IP, token, and service-level rate limiting with Upstash Redis or in-memory backends

Rate Limiting

Flaggr applies rate limiting at three levels to protect the evaluation pipeline and ensure fair usage.

Rate Limits

LevelLimitWindowScope
IP1,000 requests60 secondsPer client IP address
Token5,000 requests60 secondsPer API token
Service10,000 requests60 secondsPer service ID

All three limits are checked on the /api/flags/evaluate endpoint. A request must pass all applicable checks.

Response Headers

Every response from rate-limited endpoints includes these headers:

HeaderDescriptionExample
RateLimit-LimitMaximum requests in window1000
RateLimit-RemainingRequests remaining842
RateLimit-ResetUnix timestamp when limit resets1721474460

Rate Limited Response

When any limit is exceeded, you receive:

HTTP/1.1 429 Too Many Requests
RateLimit-Limit: 1000
RateLimit-Remaining: 0
RateLimit-Reset: 1721474460
Retry-After: 45

{
  "error": "Rate limit exceeded",
  "message": "IP rate limit exceeded. Try again in 45 seconds."
}

How Limits Stack

The evaluation endpoint checks limits in order:

  1. IP check — always applied, uses the client's IP address
  2. Token check — applied when an Authorization: Bearer header is present
  3. Service check — applied when a serviceId is in the request body

If any check fails, the request is rejected with 429. The most restrictive limit determines the response headers.

Backend

UPSTASH_REDIS_REST_URL=https://your-upstash.upstash.io
UPSTASH_REDIS_REST_TOKEN=your-token

When Upstash is configured, rate limits are shared across all serverless instances. This is the recommended configuration for production.

In-Memory (fallback)

When no Upstash configuration is found, rate limiting falls back to an in-memory store. This works for single-instance deployments and local development but does not share state across serverless instances.

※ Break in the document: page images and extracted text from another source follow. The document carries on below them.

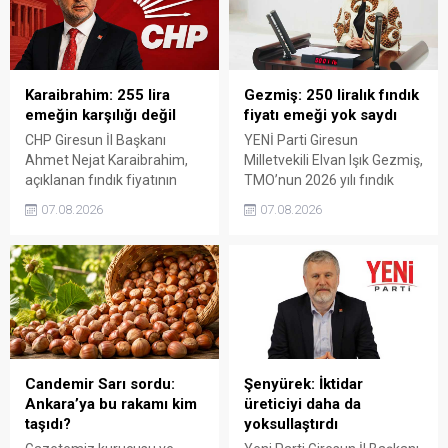
Karaibrahim: 255 lira
Gezmiş: 250 liralık fındık
emeğin karşılığı değil
fiyatı emeği yok saydı
CHP Giresun İl Başkanı
YENİ Parti Giresun
Ahmet Nejat Karaibrahim,
Milletvekili Elvan Işık Gezmiş,
açıklanan fındık fiyatının
TMO’nun 2026 yılı fındık
artan üretim maliyetleri
fiyatına sert tepki gösterdi.
07.08.2026
07.08.2026
karşısında yetersiz kaldığını
Açıklanan rakamın üreticinin
belirterek, üreticinin
artan maliyetlerini
emeğinin korunmasını
karşılamadığını belirten
istedi. Karaibrahim,
Gezmiş, “Üreticiyi yok
sürdürülebilir üretim için
sayanı, günü geldiğinde
fiyat politikasının yeniden
üretici de yok sayacaktır”
değerlendirilmesi gerektiğini
dedi.
söyledi.
Candemir Sarı sordu:
Şenyürek: İktidar
Ankara’ya bu rakamı kim
üreticiyi daha da
taşıdı?
yoksullaştırdı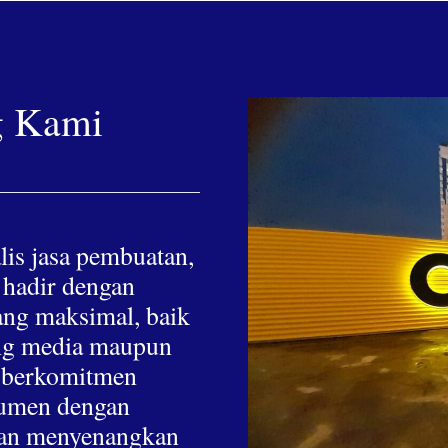
g Kami
lis jasa pembuatan,
 hadir dengan
yang maksimal, baik
hing media maupun
a berkomitmen
nsumen dengan
 dan menyenangkan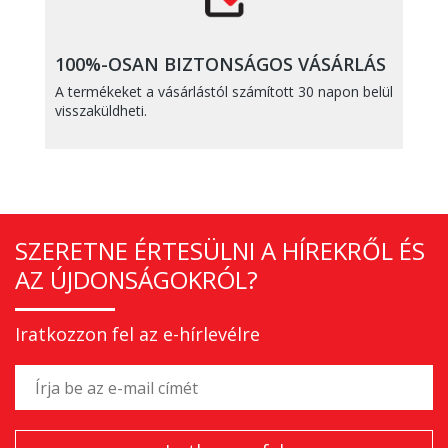
100%-OSAN BIZTONSÁGOS VÁSÁRLÁS
A termékeket a vásárlástól számított 30 napon belül
visszaküldheti.
SZERETNE ÉRTESÜLNI A HÍREKRŐL ÉS
AZ ÚJDONSÁGOKRÓL?
Iratkozzon fel az e-hírlevélre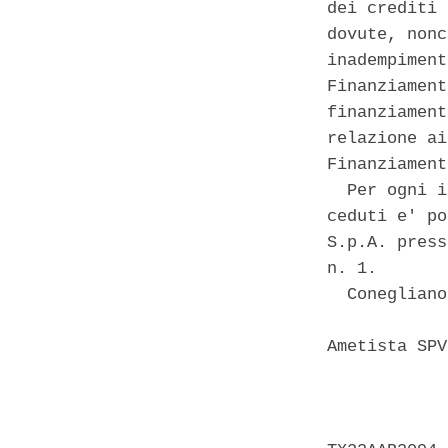
dei crediti 
dovute, nonc
inadempiment
Finanziament
finanziament
relazione ai
Finanziament
  Per ogni i
ceduti e' po
S.p.A. press
n. 1. 

  Conegliano
Ametista SPV
            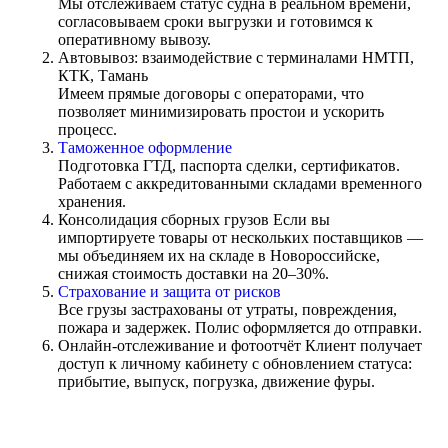
Мы отслеживаем статус судна в реальном времени,
согласовываем сроки выгрузки и готовимся к
оперативному вывозу.
Автовывоз: взаимодействие с терминалами НМТП,
КТК, Тамань
Имеем прямые договоры с операторами, что
позволяет минимизировать простои и ускорить
процесс.
Таможенное оформление
Подготовка ГТД, паспорта сделки, сертификатов.
Работаем с аккредитованными складами временного
хранения.
Консолидация сборных грузов
Если вы
импортируете товары от нескольких поставщиков —
мы объединяем их на складе в Новороссийске,
снижая стоимость доставки на 20–30%.
Страхование и защита от рисков
Все грузы застрахованы от утраты, повреждения,
пожара и задержек. Полис оформляется до отправки.
Онлайн-отслеживание и фотоотчёт
Клиент получает
доступ к личному кабинету с обновлением статуса:
прибытие, выпуск, погрузка, движение фуры.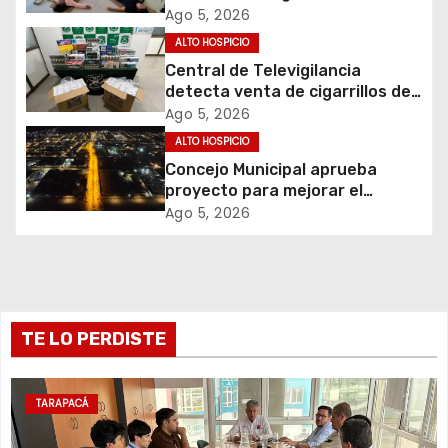
de Apoyos y Cuidados
Ago 5, 2026
ó
ALTO HOSPICIO
Central de Televigilancia
n
detecta venta de cigarrillos de
contrabando y permite
d
Ago 5, 2026
incautación de más de 3 mil
ALTO HOSPICIO
cajetillas
e
Concejo Municipal aprueba
proyecto para mejorar el
e
alumbrado público del sector El
Ago 5, 2026
Boro
n
t
r
TE LO PERDISTE
a
TARAPACÁ
d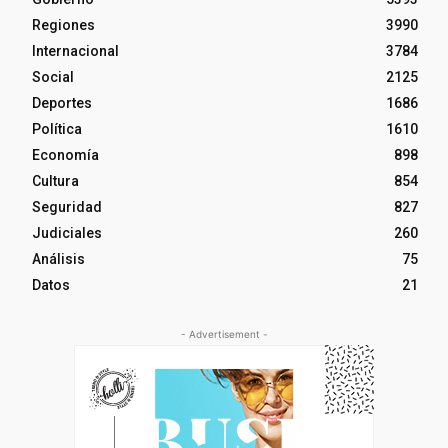
Regiones
3990
Internacional
3784
Social
2125
Deportes
1686
Política
1610
Economía
898
Cultura
854
Seguridad
827
Judiciales
260
Análisis
75
Datos
21
- Advertisement -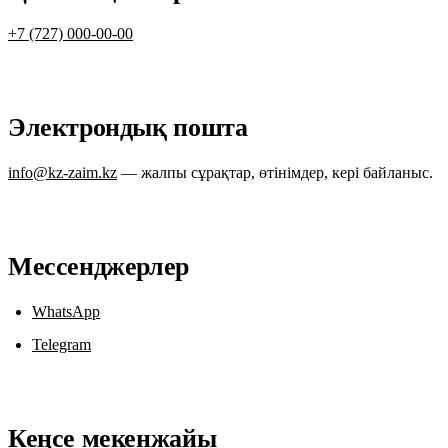
+7 (727) 000-00-00
Электрондық пошта
info@kz-zaim.kz
— жалпы сұрақтар, өтінімдер, кері байланыс.
Мессенджерлер
WhatsApp
Telegram
Кеңсе мекенжайы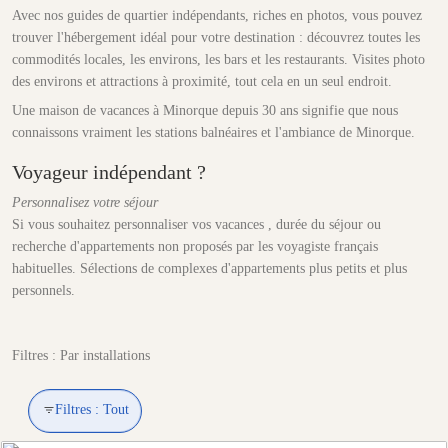
Avec nos guides de quartier indépendants, riches en photos, vous pouvez
trouver l'hébergement idéal pour votre destination : découvrez toutes les
commodités locales, les environs, les bars et les restaurants. Visites photo
des environs et attractions à proximité, tout cela en un seul endroit.
Une maison de vacances à Minorque depuis 30 ans signifie que nous
connaissons vraiment les stations balnéaires et l'ambiance de Minorque.
Voyageur indépendant ?
Personnalisez votre séjour
Si vous souhaitez personnaliser vos vacances , durée du séjour ou
recherche d'appartements non proposés par les voyagiste français
habituelles. Sélections de complexes d'appartements plus petits et plus
personnels.
Filtres : Par installations
Filtres :
Tout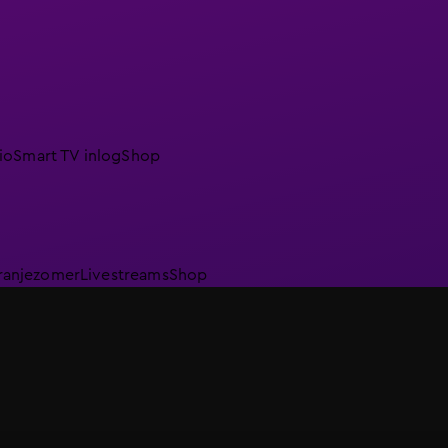
io
Smart TV inlog
Shop
ranjezomer
Livestreams
Shop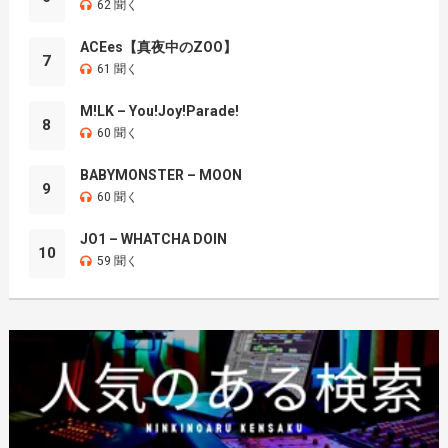
62 聞く
ACEes【真夜中のZOO】
7
61 聞く
M!LK – You!Joy!Parade!
8
60 聞く
BABYMONSTER – MOON
9
60 聞く
JO1 – WHATCHA DOIN
10
59 聞く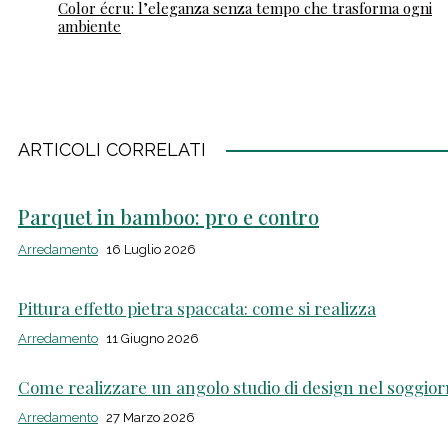
Color écru: l’eleganza senza tempo che trasforma ogni
ambiente
ARTICOLI CORRELATI
Parquet in bamboo: pro e contro
Arredamento
16 Luglio 2026
Pittura effetto pietra spaccata: come si realizza
Arredamento
11 Giugno 2026
Come realizzare un angolo studio di design nel soggio
Arredamento
27 Marzo 2026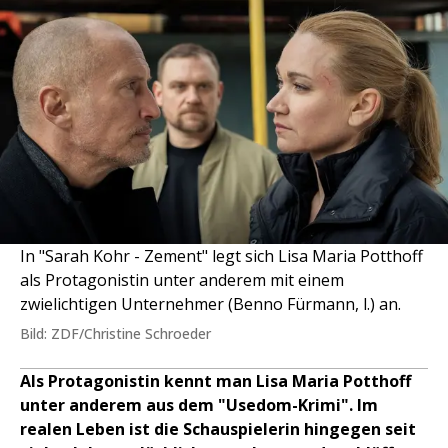
In "Sarah Kohr - Zement" legt sich Lisa Maria Potthoff
als Protagonistin unter anderem mit einem
zwielichtigen Unternehmer (Benno Fürmann, l.) an.
Bild: ZDF/Christine Schroeder
Als Protagonistin kennt man Lisa Maria Potthoff
unter anderem aus dem "Usedom-Krimi". Im
realen Leben ist die Schauspielerin hingegen seit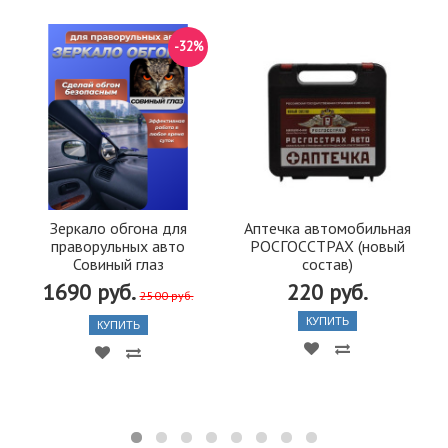
-32%
Зеркало обгона для
Аптечка автомобильная
праворульных авто
РОСГОССТРАХ (новый
Совиный глаз
состав)
1690 руб.
220 руб.
2500 руб.
КУПИТЬ
КУПИТЬ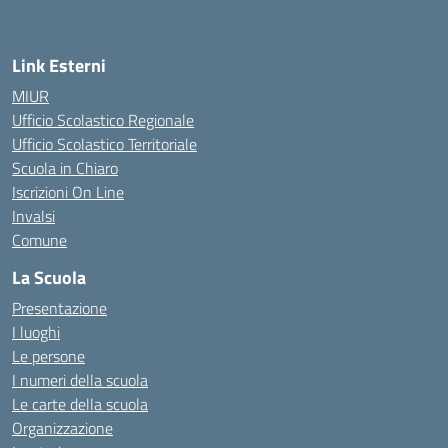
Link Esterni
MIUR
Ufficio Scolastico Regionale
Ufficio Scolastico Territoriale
Scuola in Chiaro
Iscrizioni On Line
Invalsi
Comune
La Scuola
Presentazione
I luoghi
Le persone
I numeri della scuola
Le carte della scuola
Organizzazione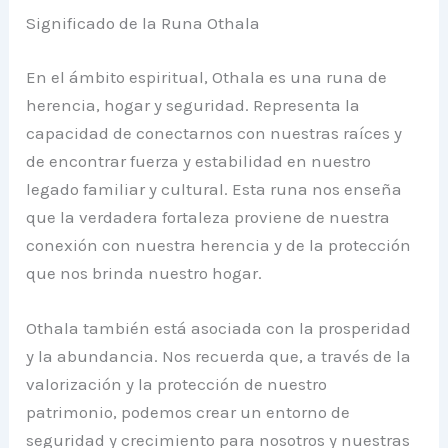
Significado de la Runa Othala
En el ámbito espiritual, Othala es una runa de
herencia, hogar y seguridad. Representa la
capacidad de conectarnos con nuestras raíces y
de encontrar fuerza y estabilidad en nuestro
legado familiar y cultural. Esta runa nos enseña
que la verdadera fortaleza proviene de nuestra
conexión con nuestra herencia y de la protección
que nos brinda nuestro hogar.
Othala también está asociada con la prosperidad
y la abundancia. Nos recuerda que, a través de la
valorización y la protección de nuestro
patrimonio, podemos crear un entorno de
seguridad y crecimiento para nosotros y nuestras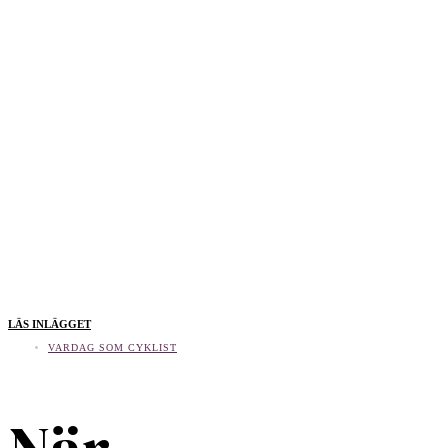
LÄS INLÄGGET
VARDAG SOM CYKLIST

Handling Rate Limits in Your Application

Exponential Backoff

async function evaluateWithRetry(flagKey: string, maxRetries = 3) {
  for (let attempt = 0; attempt <= maxRetries; attempt++) {
    const response = await fetch('/api/flags/evaluate', {
      method: 'POST',
      body: JSON.stringify({ flagKey, serviceId: 'web-app', defaultValue: false }),
    })
 
    if (response.status !== 429) return response.json()
 
    const retryAfter = parseInt(response.headers.get('Retry-After') || '1')
    const delay = retryAfter * 1000 * Math.pow(2, attempt)
    await new Promise(r => setTimeout(r, delay))
  }
 
  throw new Error('Rate limited after max retries')
}

Use SDK Caching

The SDKs cache evaluations locally. With caching enabled, you'll make far fewer API calls:

const client = createFlaggr({
  serviceId: 'web-app',
  cacheTtl: 10000, // Cache for 10 seconds
})

Use Bulk Evaluation

Instead of evaluating flags one at a time, use bulk evaluation to fetch multiple flags in a single request:

POST /api/connect/bulk-evaluate
 
{
  "serviceId": "web-app",
  "flagKeys": ["checkout-v2", "dark-mode", "new-pricing"],
  "context": { "targetingKey": "user-123" }
}

Use Streaming

SSE and gRPC streaming provide flag values pushed from the server, avoiding repeated evaluation calls entirely:

const provider = new FlaggrWebProvider({
  enableStreaming: true,
  serviceId: 'web-app',
})

Monitoring

Rate limit metrics are available via the Prometheus endpoint:

flaggr_http_request_duration_seconds{status="429"} // Rate-limited requests

Check the Alerting page for built-in alerts that fire when error rates (including 429s) exceed thresholds.